(Data in this exercise Opens)
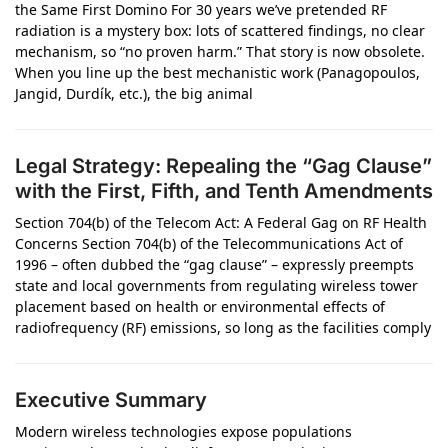
the Same First Domino For 30 years we’ve pretended RF
radiation is a mystery box: lots of scattered findings, no clear
mechanism, so “no proven harm.” That story is now obsolete.
When you line up the best mechanistic work (Panagopoulos,
Jangid, Durdík, etc.), the big animal
Legal Strategy: Repealing the “Gag Clause”
with the First, Fifth, and Tenth Amendments
Section 704(b) of the Telecom Act: A Federal Gag on RF Health
Concerns Section 704(b) of the Telecommunications Act of
1996 – often dubbed the “gag clause” – expressly preempts
state and local governments from regulating wireless tower
placement based on health or environmental effects of
radiofrequency (RF) emissions, so long as the facilities comply
Executive Summary
Modern wireless technologies expose populations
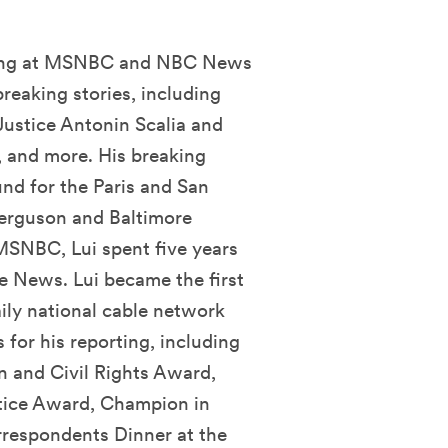
horing at MSNBC and NBC News
reaking stories, including
Justice Antonin Scalia and
and more. His breaking
und for the Paris and San
 Ferguson and Baltimore
 MSNBC, Lui spent five years
 News. Lui became the first
ily national cable network
for his reporting, including
and Civil Rights Award,
tice Award, Champion in
respondents Dinner at the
(Data in this exercise Closes)
> **Problem to solve**: Extract all lines of the records above that include "years".

> **Task result**:
the Same First Domino For 30 years we’ve pretended RF
 MSNBC, Lui spent five years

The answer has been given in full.